European Central Bank to ‘stress test’ cyberattack response and recovery

According to a recent ECB announcement, the regulator will test 109 banks that it directly regulates throughout the year, based across different businesses and geographies to provide a meaningful reflection of the sector. The tests will analyse the way in which banks respond to and recover following a cyberattack scenario, rather than their ability to prevent attacks.

The test scenarios will disrupt the banks’ day-to-day operations before the ECB analyses the measures that the banks take to recover from the situation. These include activating emergency procedures and contingency plans in a bid to restore normal operations. Supervisors will then discuss findings with each bank as part of their regular supervisory processes throughout the year to lay out any required improvements.

Of the 109 included banks, 28 banks will undergo an enhanced assessment requiring the submission of additional information, detailing how they have coped with the cyberattack. Supervisors will then assess the extent to which the bank would be able to cope with such a cyber threat.

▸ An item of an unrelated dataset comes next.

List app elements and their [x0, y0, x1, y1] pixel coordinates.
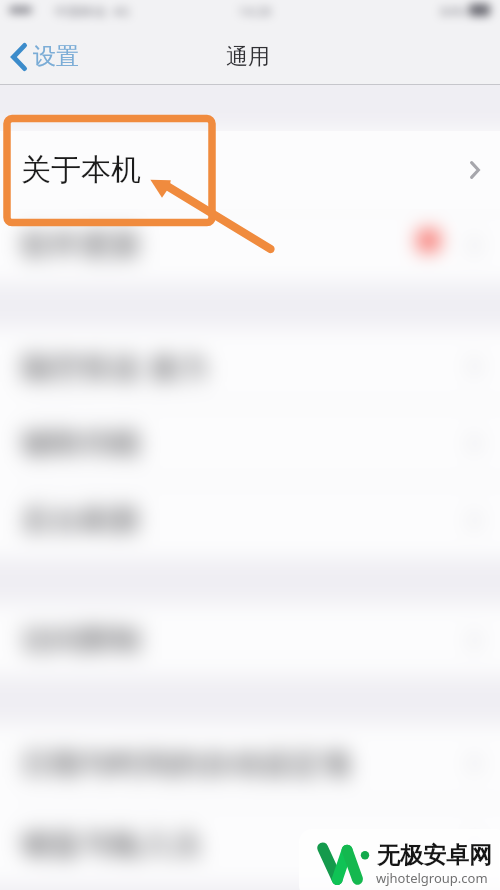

The ECB will use the insights gained from this process as part of its wider supervisory assessment throughout the year. This will include discussions on the findings and lessons learned by parties included to help improve banks’ response and recovery procedures in the future. The ECB will also assess each bank’s individual risk profile as part of the annual supervisory review and evaluation process and expects to communicate its main findings this summer.

The ECB conducts supervisory stress tests on an annual basis, participating in an EU-wide stress test coordinated by the European Banking Authority every two years to help improve cybersecurity measures.

Following the announcement, Luxembourg-based technology law expert Aurélie Caillard of Pinsent Masons said: “As cybersecurity expert Bruce Schneier said, cybersecurity is a ‘process, not a product’. Banks need to constantly refine their cybersecurity procedures, train employees and test their cyber resilience robustly, as if dealing with a ‘live’ incident”.

One tool businesses can use to analyse their cybersecurity is the open source Malware Information Sharing Platform (MISP). This threat sharing intelligence platform offers utilities and documentation for more effective threat intelligence. Caillard added: “The use of cyber threat intelligence tools, such as MISP, can help raise awareness of emerging cyber risks. MISP is referenced as a useful resource that financial services firms can consult. They can request free access from the Computer Incident Response Center Luxembourg.”